The new Sears turnaround plan, which was released after the Fitch analysis, said that changes to the company's asset-based credit facility will reduce its 2017 cash needs from almost $2 billion to $1.5 billion. Lampert also said that Sears planned to implement other modifications to covenants and reserves against the credit-facility borrowing base that improve net liquidity. Essentially, according to the company, Sears needs $1.5 billion to make it through the rest of this year, assuming its losses are in line with projections, and all these moves happen or work.

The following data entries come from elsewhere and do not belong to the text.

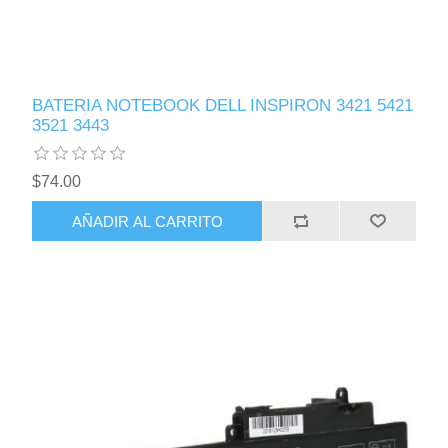
BATERIA NOTEBOOK DELL INSPIRON 3421 5421
3521 3443
$74.00
AÑADIR AL CARRITO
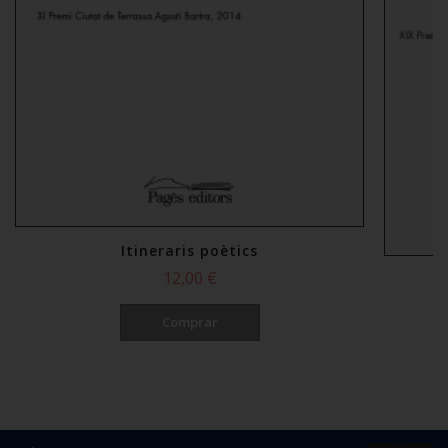
Itineraris poètics
12,00 €
Comprar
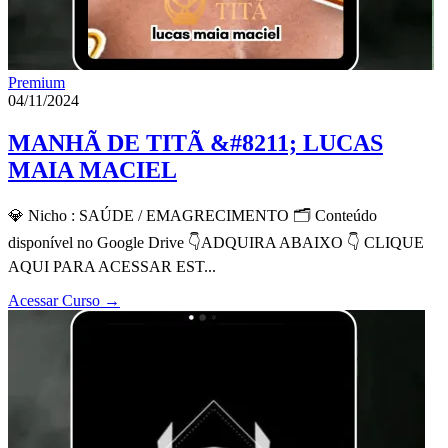
Premium
04/11/2024
MANHÃ DE TITÃ &#8211; LUCAS
MAIA MACIEL
💎 Nicho : SAÚDE / EMAGRECIMENTO 🗂 Conteúdo
disponível no Google Drive 👇ADQUIRA ABAIXO 👇 CLIQUE
AQUI PARA ACESSAR EST...
Acessar Curso
→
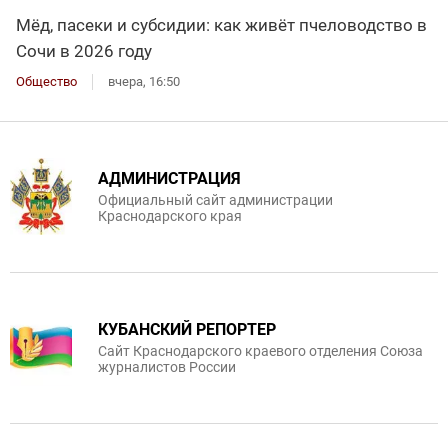
Мёд, пасеки и субсидии: как живёт пчеловодство в
Сочи в 2026 году
Общество
вчера, 16:50
АДМИНИСТРАЦИЯ
Официальный сайт администрации
Краснодарского края
КУБАНСКИЙ РЕПОРТЕР
Сайт Краснодарского краевого отделения Союза
журналистов России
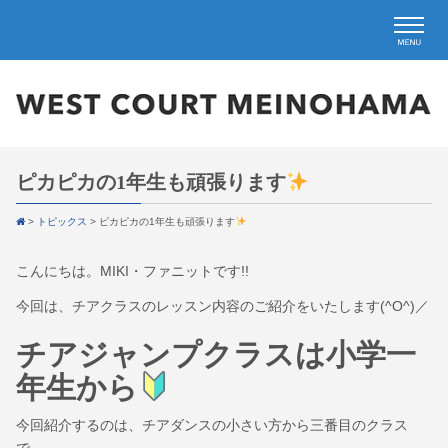
ピカピカの1年生も頑張ります
>
トピックス
>
ピカピカの1年生も頑張ります
こんにちは。MIKI・ファニットです!!
今回は、チアクラスのレッスン内容のご紹介をいたします(^O^)／
チアジャンプクラスは小学一
年生から
今回紹介するのは、チアダンスの小さい方から三番目のクラス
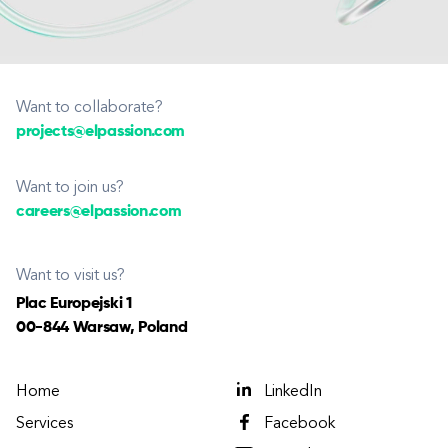
Want to collaborate?
projects@elpassion.com
Want to join us?
careers@elpassion.com
Want to visit us?
Plac Europejski 1
00-844 Warsaw, Poland
Home
LinkedIn
Services
Facebook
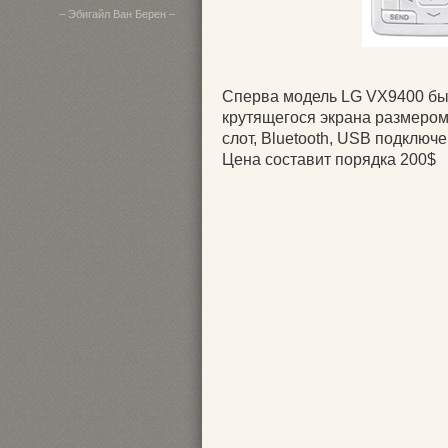
– Эбигайл Ван Берен –
Сперва модель LG VX9400 был
крутящегося экрана размером 
слот, Bluetooth, USB подключ
Цена составит порядка 200$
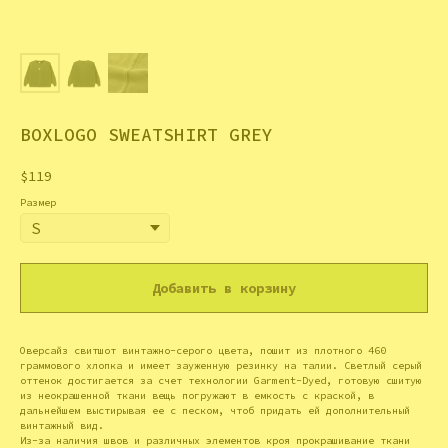
BOXLOGO SWEATSHIRT GREY
$
119
Размер
Добавить в корзину
Оверсайз свитшот винтажно-серого цвета, пошит из плотного 460
граммового хлопка и имеет зауженную резинку на талии. Светлый серый
оттенок достигается за счет технологии Garment-Dyed, готовую сшитую
из неокрашенной ткани вещь погружают в емкость с краской, в
дальнейшем выстирывая ее с песком, чтоб придать ей дополнительный
винтажный вид.
Из-за наличия швов и различных элементов кроя прокрашивание ткани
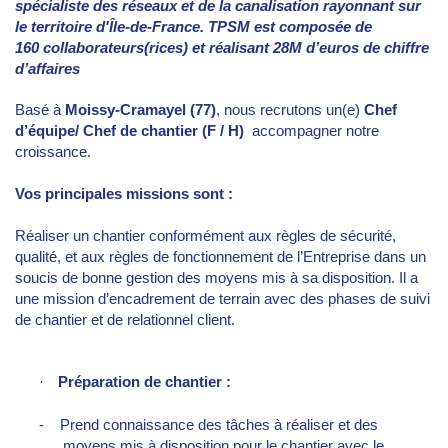
spécialiste des réseaux et de la canalisation rayonnant sur
le territoire d'Île-de-France. TPSM est composée de
160 collaborateurs(rices) et réalisant 28M d’euros de chiffre
d’affaires
Basé à
Moissy-Cramayel (77)
, nous recrutons un(e)
Chef
d’équipe/ Chef de chantier
(F / H)
accompagner notre
croissance.
Vos principales missions sont :
Réaliser un chantier conformément aux règles de sécurité,
qualité, et aux règles de fonctionnement de l’Entreprise dans un
soucis de bonne gestion des moyens mis à sa disposition. Il a
une mission d’encadrement de terrain avec des phases de suivi
de chantier et de relationnel client.
·
Préparation de chantier :
- Prend connaissance des tâches à réaliser et des
moyens mis à disposition pour le chantier avec le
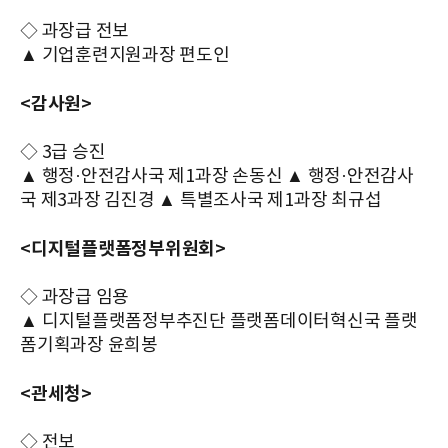
◇ 과장급 전보
▲ 기업훈련지원과장 편도인
<감사원>
◇ 3급 승진
▲ 행정·안전감사국 제1과장 손동신 ▲ 행정·안전감사
국 제3과장 김진경 ▲ 특별조사국 제1과장 최규섭
<디지털플랫폼정부위원회>
◇ 과장급 임용
▲ 디지털플랫폼정부추진단 플랫폼데이터혁신국 플랫
폼기획과장 윤희봉
<관세청>
◇ 전보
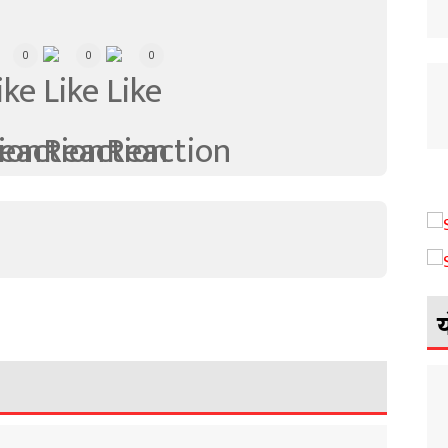
0
0
0
य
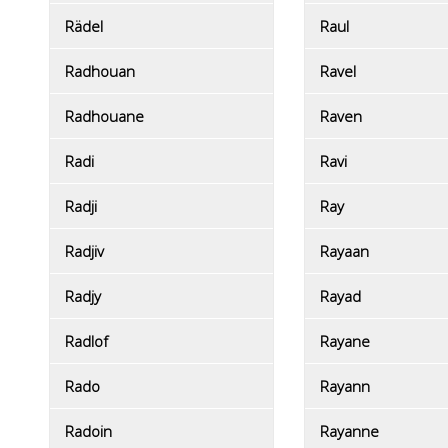
Rädel
Raul
Radhouan
Ravel
Radhouane
Raven
Radi
Ravi
Radji
Ray
Radjiv
Rayaan
Radjy
Rayad
Radlof
Rayane
Rado
Rayann
Radoin
Rayanne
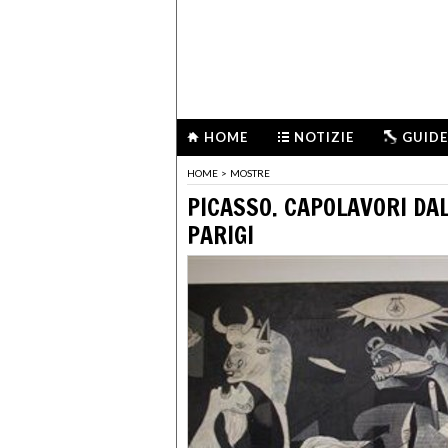
HOME
NOTIZIE
GUIDE
HOME
>
MOSTRE
PICASSO. CAPOLAVORI DA
PARIGI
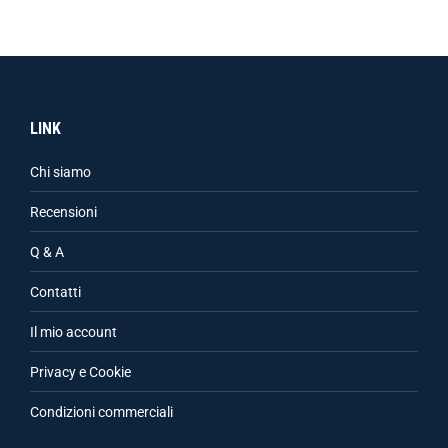
LINK
Chi siamo
Recensioni
Q & A
Contatti
Il mio account
Privacy e Cookie
Condizioni commerciali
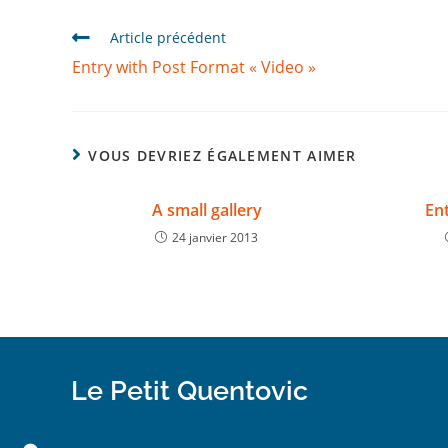
Article précédent
Entry with Post Format « Video »
VOUS DEVRIEZ ÉGALEMENT AIMER
A small gallery
En
24 janvier 2013
Le Petit Quentovic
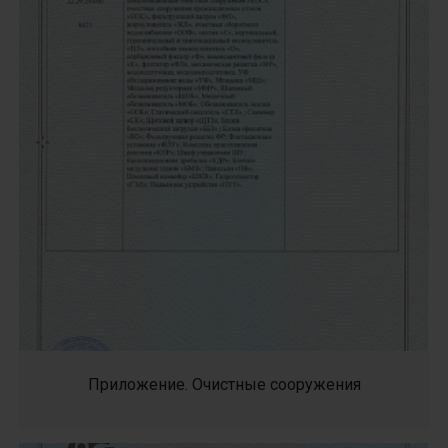
Приложение. Очистные сооружения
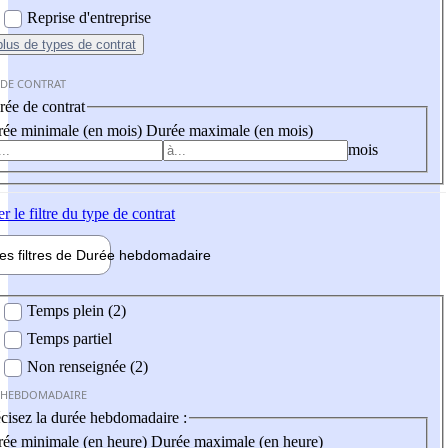
Reprise d'entreprise
plus
de types de contrat
 DE CONTRAT
ée de contrat
ée minimale (en mois)
Durée maximale (en mois)
mois
er
le filtre du type de contrat
les filtres de
Durée hebdo
madaire
 hebdomadaire
Temps plein (2)
Temps partiel
Non renseignée (2)
 HEBDOMADAIRE
cisez la durée hebdomadaire :
ée minimale (en heure)
Durée maximale (en heure)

In the plan, there was also a small sliver of hope for the CEO's profitability goals from the projected fourth-quarter numbers. The company said in preliminary calculations that it had adjusted EBITDA of negative $61 million in Q4. That's an improvement over an adjusted EBITDA of negative $137 million during the same period in 2015, a change the company attributed to "tighter expense control and inventory management."
How much does Sears have?
"On a pro forma basis, giving effect to the amendment of our credit facility, our total liquidity and liquid assets would have been over $4 billion at the end of [the] third quarter of 2016," said the company. That means that technically it has the assets to stave off insolvency for 2017, and likely at least a year after that. And while having assets and being able to sell them are not the same thing, it does seem like Sears has enough of a financial cushion to buy itself time as long as its business assumptions remain true.
Does Sears have a long-term future?
It's worth noting that the company's cash needs for survival are not the same as its total debts. Sears had pension and post-retirement benefit liabilities of $2 billion and long-term debt of $3.7 billion as of an Oct. 29, Reuters reported.
Lampert's plan plays those numbers down while stripping the company of assets. These actions buy Sears time, but they do not buy it sales.
In order for Sears to have a long-term future, it needs to return to profitability. That's something its CEO cites as a goal, but aside from cutting its cash loss in Q4, there have been few signs that Lampert's vision for a company with fewer physical stores and a robust online presence (through its ShopYourWay app) will work. The chain saw comparable-store sales decline by 10.3% in Q4 -- a terrible sign for a company that has been working on a turnaround for years.
Sears can survive for a while by selling off assets, but that doesn't increase sales. The chain has time to do that, but so far it has only shown that it can manage its declines well, not actually reverse them. This recent announcement should alleviate concerns that a bankruptcy filing is imminent, but it does little to prove that it's not inevitable.